Records from a collection:

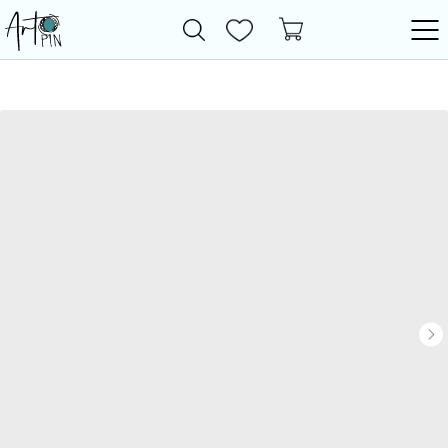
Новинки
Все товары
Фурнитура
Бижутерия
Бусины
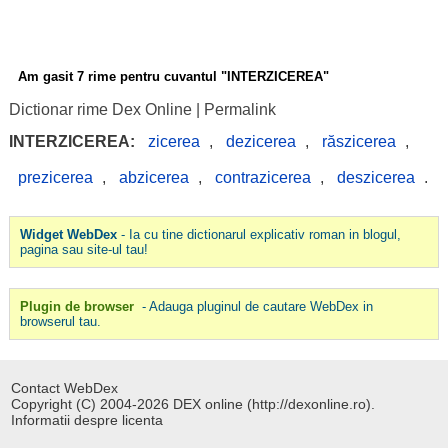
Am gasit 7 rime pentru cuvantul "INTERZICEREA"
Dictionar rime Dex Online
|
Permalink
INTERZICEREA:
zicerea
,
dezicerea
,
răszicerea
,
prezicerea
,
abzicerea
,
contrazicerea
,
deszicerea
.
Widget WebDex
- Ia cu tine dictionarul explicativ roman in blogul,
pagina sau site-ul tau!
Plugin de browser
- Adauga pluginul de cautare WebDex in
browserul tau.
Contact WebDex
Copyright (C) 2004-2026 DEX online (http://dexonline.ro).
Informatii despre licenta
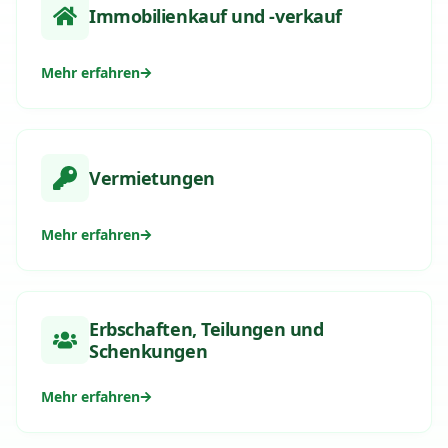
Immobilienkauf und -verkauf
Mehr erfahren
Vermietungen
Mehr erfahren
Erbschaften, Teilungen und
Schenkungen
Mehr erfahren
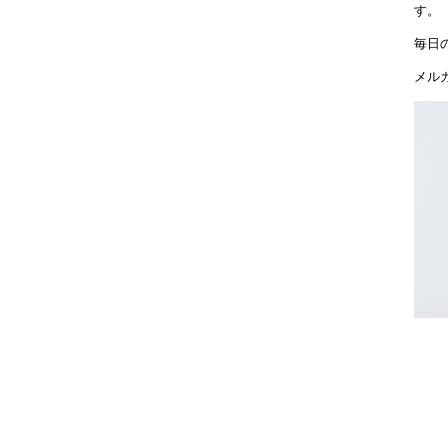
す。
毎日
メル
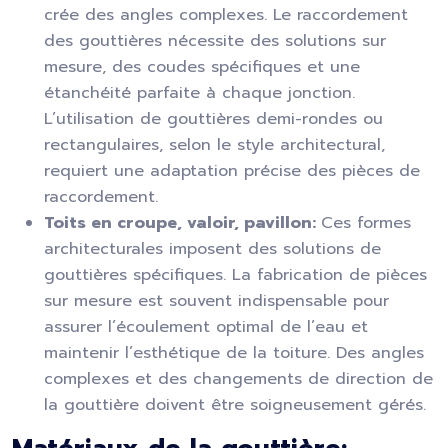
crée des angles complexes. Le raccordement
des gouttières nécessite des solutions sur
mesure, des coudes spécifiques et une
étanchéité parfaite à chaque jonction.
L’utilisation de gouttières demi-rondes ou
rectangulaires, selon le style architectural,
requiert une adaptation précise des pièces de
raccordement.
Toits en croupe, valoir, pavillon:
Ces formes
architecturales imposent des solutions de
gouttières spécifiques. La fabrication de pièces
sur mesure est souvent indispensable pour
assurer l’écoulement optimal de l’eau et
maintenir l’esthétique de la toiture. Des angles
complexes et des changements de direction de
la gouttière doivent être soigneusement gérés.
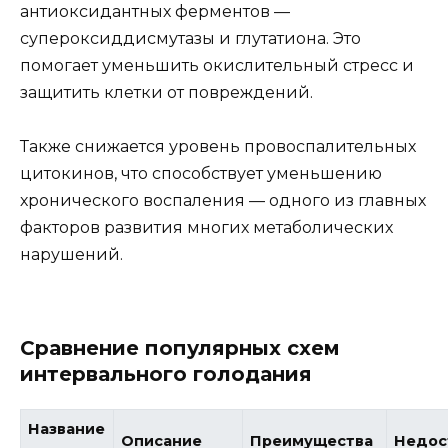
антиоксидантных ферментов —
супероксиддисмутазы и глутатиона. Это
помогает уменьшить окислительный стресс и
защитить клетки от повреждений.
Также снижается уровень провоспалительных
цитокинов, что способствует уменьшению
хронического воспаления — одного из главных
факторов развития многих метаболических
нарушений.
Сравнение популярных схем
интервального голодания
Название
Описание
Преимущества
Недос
==
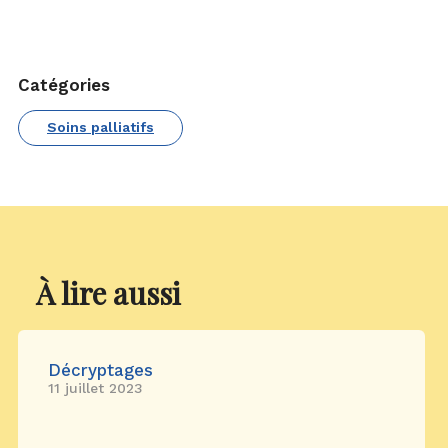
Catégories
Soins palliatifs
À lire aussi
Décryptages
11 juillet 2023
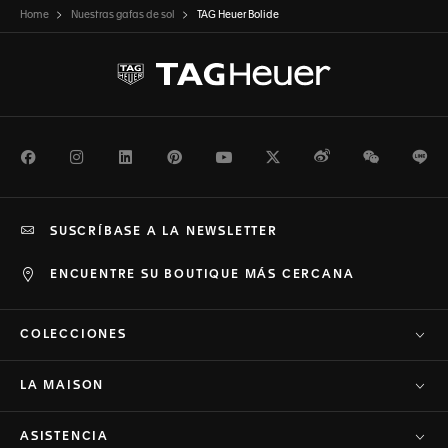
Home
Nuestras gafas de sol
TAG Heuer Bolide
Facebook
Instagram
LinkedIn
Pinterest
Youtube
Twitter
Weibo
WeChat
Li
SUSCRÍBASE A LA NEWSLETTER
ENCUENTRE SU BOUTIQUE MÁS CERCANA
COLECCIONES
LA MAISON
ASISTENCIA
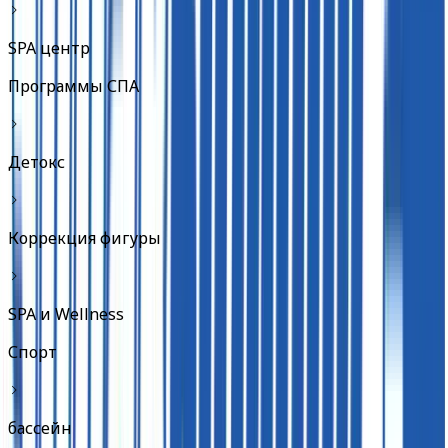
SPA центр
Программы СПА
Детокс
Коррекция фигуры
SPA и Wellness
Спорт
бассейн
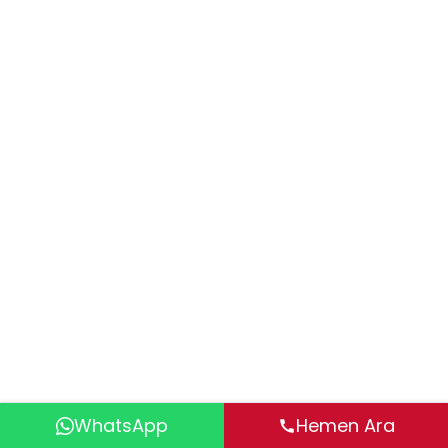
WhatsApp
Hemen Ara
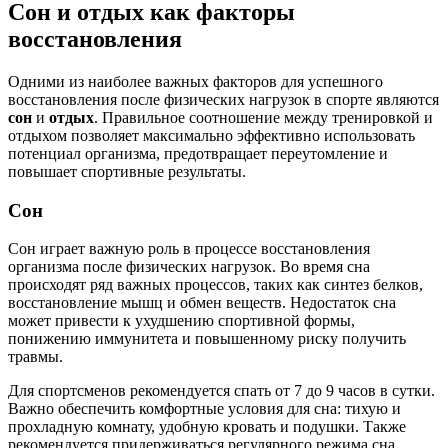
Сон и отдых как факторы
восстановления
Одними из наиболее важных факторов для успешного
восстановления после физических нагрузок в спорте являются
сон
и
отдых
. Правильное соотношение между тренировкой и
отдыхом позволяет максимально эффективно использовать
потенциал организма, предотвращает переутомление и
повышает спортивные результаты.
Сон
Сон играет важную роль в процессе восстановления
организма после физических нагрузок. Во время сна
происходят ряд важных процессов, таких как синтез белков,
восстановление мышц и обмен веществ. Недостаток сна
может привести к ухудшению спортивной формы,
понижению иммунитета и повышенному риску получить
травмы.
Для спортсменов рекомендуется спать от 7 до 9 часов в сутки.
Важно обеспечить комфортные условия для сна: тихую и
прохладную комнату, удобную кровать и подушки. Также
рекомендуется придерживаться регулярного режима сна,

What the task requires :: Print nothing but the lines above starting with the line that contains "Dictionar rime Dex Online" and going on through the line that contains "Vermietungen". Leave out the pictures.

Answer to the exercise ::
Dictionar rime Dex Online
|
Permalink
INTERZICEREA:
zicerea
,
dezicerea
,
răszicerea
,
prezicerea
,
abzicerea
,
contrazicerea
,
deszicerea
.
Widget WebDex
- Ia cu tine dictionarul explicativ roman in blogul,
pagina sau site-ul tau!
Plugin de browser
- Adauga pluginul de cautare WebDex in
browserul tau.
Contact WebDex
Copyright (C) 2004-2026 DEX online (http://dexonline.ro).
Informatii despre licenta
Immobilienkauf und -verkauf
Mehr erfahren
Vermietungen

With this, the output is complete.